I’ve heard some crazed EU-fantasists over the years, but Leonard was new to me and he’ll now go into my collection. He’s the author of a booklet entitled ‘Why Europe will run the 21st Century’, surely one of the most risible titles one could think of. Leonard, though, has a vision. Historians, he told the audience, would one day describe how in 50 years war between European powers became unthinkable; waves of countries being brought out of dictatorships and into democracy. When historians look at a map of the world, ‘they’ll describe a zone of peace, spreading like a blue oil slick from the west coast of Ireland to the east of the Mediterranean, sucking in new members in its wake’. Apart from the present 25 countries, these historians would describe a long queue of others who are desperate to join, from Ukraine to Turkey to Croatia, even Morocco. Why not chuck in the whole of North Africa as well, I thought. Everywhere in the world, he continued, countries were trying to copy the European model.

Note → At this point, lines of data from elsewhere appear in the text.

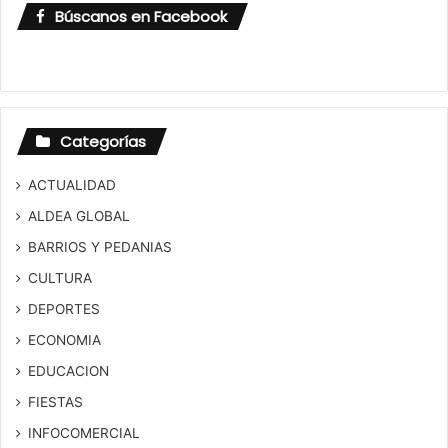
Búscanos en Facebook
Categorías
ACTUALIDAD
ALDEA GLOBAL
BARRIOS Y PEDANIAS
CULTURA
DEPORTES
ECONOMIA
EDUCACION
FIESTAS
INFOCOMERCIAL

Attempts to bring him back to earth failed. His opponent, Dr Helen Szamuely of the anti-EU Bruges Group, said that the EU was so fixated on integration that it had failed to notice economic developments elsewhere in the world and was now a stagnant backwater as a result. When she quoted government figures indicating that 50 per cent of major and 80 per cent of all legislation now comes from Brussels, Leonard was in denial: no, it’s only 20 per cent, he replied. One striking feature of EU-fanatics is how they appear to hate their own country or at least to have no faith in its ability to survive in the world without being governed from elsewhere. Leonard was convinced that in an age of globalisation it wasn’t good enough to be a country the size of Britain or France. He was supported by Lorraine Fannin of the Scottish Publishers Association who felt that Britain wasn’t important enough to stand alone. Oddly for Glasgow, the audience seemed more EUsceptic and one man snapped at Leonard, ‘Why are you telling lies?’ The next day, listeners to Straw Poll Talkback voted 60/40 in favour of the motion, that it was indeed impossible to have a completely united Europe.

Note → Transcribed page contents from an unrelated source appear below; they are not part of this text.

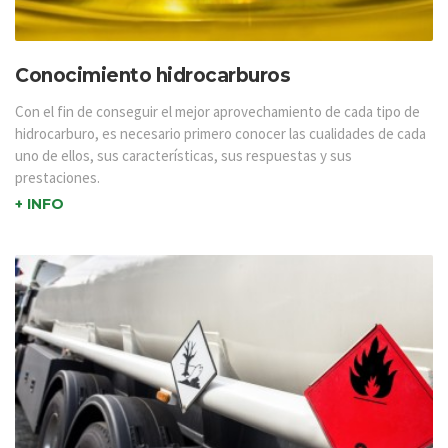
Conocimiento hidrocarburos
Con el fin de conseguir el mejor aprovechamiento de cada tipo de
hidrocarburo, es necesario primero conocer las cualidades de cada
uno de ellos, sus características, sus respuestas y sus
prestaciones.
+ INFO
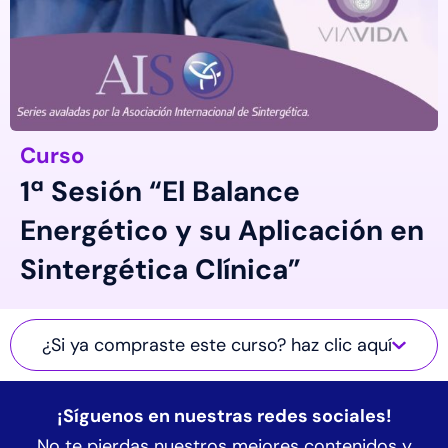
Curso
1ª Sesión “El Balance
Energético y su Aplicación en
Sintergética Clínica”
¿Si ya compraste este curso? haz clic aquí
¡Síguenos en nuestras redes sociales!
No te pierdas nuestros mejores contenidos y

This week in Party Tricks on Radio Four (Tuesday, repeated this Sunday) we entered the dubious world of party activists who use smears and other underhand methods to damage their political opponents. Alastair Campbell was once the leading practitioner, but now they’re at it all over the country. Michael Crick met some of them from the major parties and discovered that both Labour and Conservatives agree that the Lib-Dems are the dirtiest. What came across was that none of the activists was in the least contrite about such reprehensible tactics. They all thought it was a perfectly natural element of politics. A Labour man described how he’d sent party workers to wreck a Charles Kennedy appearance in a Birmingham by-election. They managed to portray the Lib-Dem candidate Nicola Davies as ‘Nokia’ Davies because she apparently supported phone masts. She lost the seat by 500 votes. Alan Barnard from Labour said that for years the party has been sending people to disrupt opponents’ rallies and by doing so getting their placards and slogans on television. One tactic is to send people in costumes to pursue others. Tory MPs moving to safer seats were harrassed by activists dressed up as chickens. Michael Howard was followed by a man in a costume of the Grim Reaper and in the general election campaign of 2001, Oliver Letwin, lying low after recommending tax cuts beyond party policy, had a Sherlock Holmes figure with hounds pretending to seek him out.

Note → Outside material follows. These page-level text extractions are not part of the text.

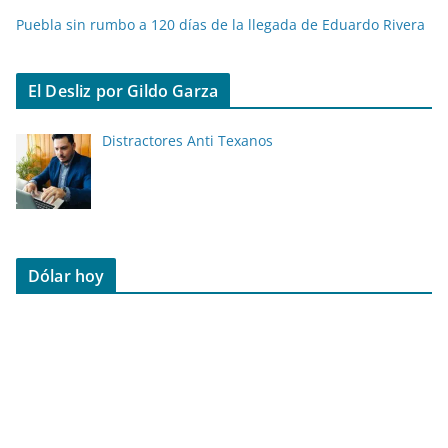
Puebla sin rumbo a 120 días de la llegada de Eduardo Rivera
El Desliz por Gildo Garza
Distractores Anti Texanos
Dólar hoy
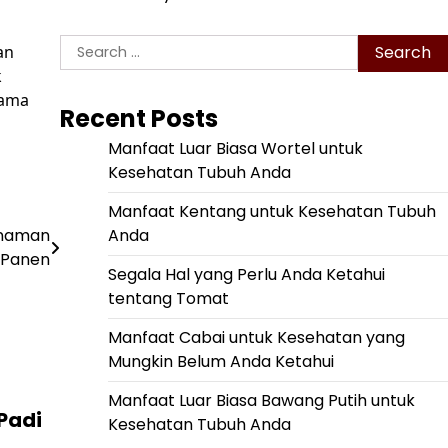
Search
an
for:
k
lama
Recent Posts
Manfaat Luar Biasa Wortel untuk
Kesehatan Tubuh Anda
Manfaat Kentang untuk Kesehatan Tubuh
Anda
Tanaman
l Panen
Segala Hal yang Perlu Anda Ketahui
tentang Tomat
Manfaat Cabai untuk Kesehatan yang
Mungkin Belum Anda Ketahui
Manfaat Luar Biasa Bawang Putih untuk
Padi
Kesehatan Tubuh Anda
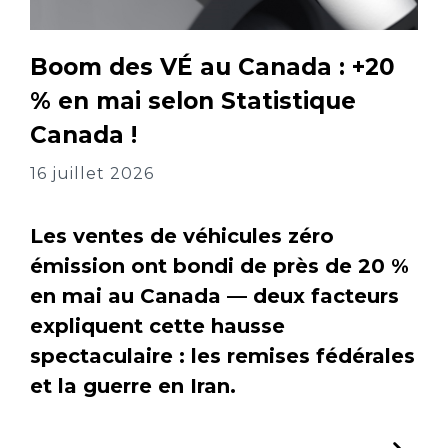
Boom des VÉ au Canada : +20
% en mai selon Statistique
Canada !
16 juillet 2026
Les ventes de véhicules zéro
émission ont bondi de près de 20 %
en mai au Canada — deux facteurs
expliquent cette hausse
spectaculaire : les remises fédérales
et la guerre en Iran.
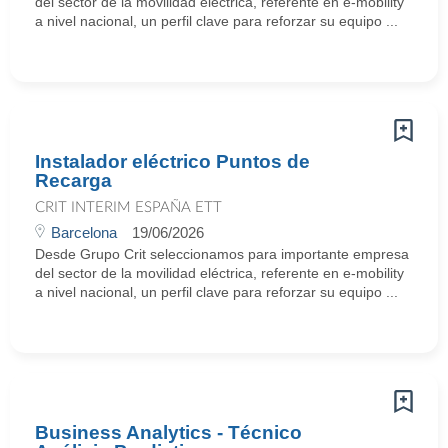
del sector de la movilidad eléctrica, referente en e‑mobility
a nivel nacional, un perfil clave para reforzar su equipo ...
Instalador eléctrico Puntos de
Recarga
CRIT INTERIM ESPAÑA ETT
Barcelona
19/06/2026
Desde Grupo Crit seleccionamos para importante empresa
del sector de la movilidad eléctrica, referente en e‑mobility
a nivel nacional, un perfil clave para reforzar su equipo ...
Business Analytics - Técnico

A growing practice of Labour is secretly to tape private gatherings of Tories, an example of which brought down Howard Flight at the last general election after he’d made some fairly harmless but misquoted remarks about taxation. Michael Howard overreacted by getting rid of him as the prospective MP for Arundel, thus allowing Labour’s dirty tricks to succeed. The Tories have their own methods, investigating the backgrounds of opponents and feeding information to the press. They’re even rather good at doing it to their own people, as Iain Duncan Smith will testify over ‘Betsygate’. And who at the time was the television reporter who came into possession of the now discredited evidence against him? Why, Crick himself.